Ref. 1083

A.-G. Fourdinois

Cabinet-maker (1799-1871)
(attributed to)

Display Pedestal

France
Circa 1865

Height : 135 cm (53,1 in.) ; Width : 45 cm (17,7 in.) ; Depth : 48 cm (18,9 in.)

Rare Napoleon III display pedestal with curved front, in rosewood and kingwood veneer and chiseled and gilded bronze ornamentation. Topped by a rotating circular top underlined by a frieze of laurels, it is decorated on three sides with floral marquetry and interlacing in cartouches delimited by boxwood nets, and underlined with gilded bronze rods. The front is decorated with a bouquet of flowers inlaid in a large oval ribboned medallion surmounted by a garland of flowers and highlighted with laurels. The base, in frisage marquetry, is surrounded by an egg-and-dart frieze and a frieze of foliage in gilded bronze.

Biography

Alexandre-Georges Fourdinois was born in Paris in 1799 and died in 1871. Founding his house in 1835, he became one of the most important furniture sculptors-manufacturers of the Second Empire, official supplier of the Empress Eugénie and had among his clientele princess Mathilde, the bankers Pereire and Ottinguer, La Païva and the Rothschilds.
Until 1848, he worked with the sculptor Fossey, and participated together in the Exhibition of French Industrials Products in 1844 where they won a silver medal.
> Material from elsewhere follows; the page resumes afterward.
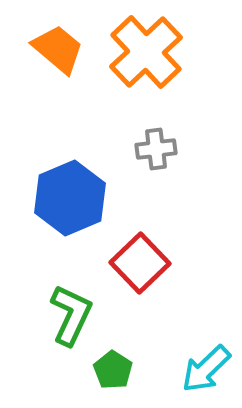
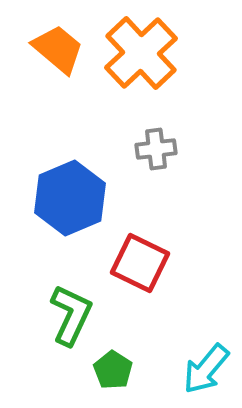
orange cross: moved 5 px left, 1 px down
red square: rotated 20 degrees counterclockwise
cyan arrow: rotated 6 degrees counterclockwise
At the Universal Exhibition in Paris in 1855, he shared with F. Barbedienne the medal of honor. The London Universal Exhibition in 1862 gave him two medals de grande excellence de composition et d’exécution and the rank of officer of the Légion d’Honneur. In 1867, he left his business to his son Henri-Auguste who worked with him since 1860.